Этот человек, думал Нарцисс, непременно был к ней близок; ему не больше 25 лет; он силен и ловок, не высок, учил Люциллу песням и сам, по его словам, учился у нее… теперь понятно, почему фантазия не рисует их вместе: он уходил, когда являлся жених Люциллы. Это… это… тайна открыта: это Рамес.
Пред ними раскинулась другая усадьба, также разоренная, но дом, построенный из прочного горного камня, уцелел почти весь.
Бродяги вошли под своды бывшего жилища Сервилия-Нобильора.
— Пойдем наверх, — сказал певец, — я знаю, что в этом доме есть комната, не могшая обрушиться, потому что очень недавно и очень прочно устроена. Мы там переночуем.
Они вошли в лазурный грот Люциллы.
Нарцисс зарыдал при виде разрушенной обители его богини, повторяя: Ее уж нет!.. если она и жива, то мне не спасти ее, не найти!
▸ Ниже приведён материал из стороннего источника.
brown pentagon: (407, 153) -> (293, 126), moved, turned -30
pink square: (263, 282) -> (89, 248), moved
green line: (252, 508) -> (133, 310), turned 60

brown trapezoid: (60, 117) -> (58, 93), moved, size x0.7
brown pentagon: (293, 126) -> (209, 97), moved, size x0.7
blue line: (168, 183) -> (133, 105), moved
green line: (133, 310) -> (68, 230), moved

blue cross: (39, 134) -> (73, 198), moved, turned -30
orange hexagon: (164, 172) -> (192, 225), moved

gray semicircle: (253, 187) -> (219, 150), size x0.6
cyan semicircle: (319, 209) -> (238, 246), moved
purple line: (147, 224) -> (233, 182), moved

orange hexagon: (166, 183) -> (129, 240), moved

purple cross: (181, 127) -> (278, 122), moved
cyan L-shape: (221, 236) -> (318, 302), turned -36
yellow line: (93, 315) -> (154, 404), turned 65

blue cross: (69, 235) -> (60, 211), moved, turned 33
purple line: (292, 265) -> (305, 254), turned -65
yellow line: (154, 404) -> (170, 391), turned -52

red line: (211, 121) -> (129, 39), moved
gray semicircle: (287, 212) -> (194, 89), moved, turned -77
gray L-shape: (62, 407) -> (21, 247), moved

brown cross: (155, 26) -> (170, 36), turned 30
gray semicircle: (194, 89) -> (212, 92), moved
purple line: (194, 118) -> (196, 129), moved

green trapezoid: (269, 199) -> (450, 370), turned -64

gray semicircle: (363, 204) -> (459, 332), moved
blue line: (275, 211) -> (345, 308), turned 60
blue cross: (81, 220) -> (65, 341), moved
— Тебе не найти ее! — повторил певец и также заплакал, обнявшись с другом.
— Я узнал тебя, — сказал Нарцисс.
— Узнал?
— До этой минуты я сомневался, но теперь, в этом гроте… при этой обстановке… сними эти черные волосы, милый друг.
— Зачем?
— Я хочу убедиться… но, нет, не снимай, если не хочешь… я и так уверен.
— Кто ж я?
— Рамес.
Певец снял черный парик, под ним оказались гладко остриженные светлые волосы.
— И похож и не похож, — сказал Нарцисс, — у тебя прежде волосы были длиннее.
— Голова привыкла к парику, — сказал певец, — мне без него холодно, — и снова надел букли.
— У тебя, друг, волосы были гораздо рыжеватее, похожи на волосы Катуальды, хоть и не такие огненные, а теперь…
— Они изменились от постоянного ношения парика; изменились бы и твои.
— Если б они изменились!
— Твоя наружность, друг, до того изменилась с тех пор, как мы расстались после твоего первого бегства, что я тебя положительно не мог узнать, но сегодня и я узнал тебя… я знаю, почему ты боишься меня… не бойся, не донесу… я не скажу Семпронию, кто ты.
— Ты узнал меня?
— Узнал, бедный Каллистрат, друг моей юности.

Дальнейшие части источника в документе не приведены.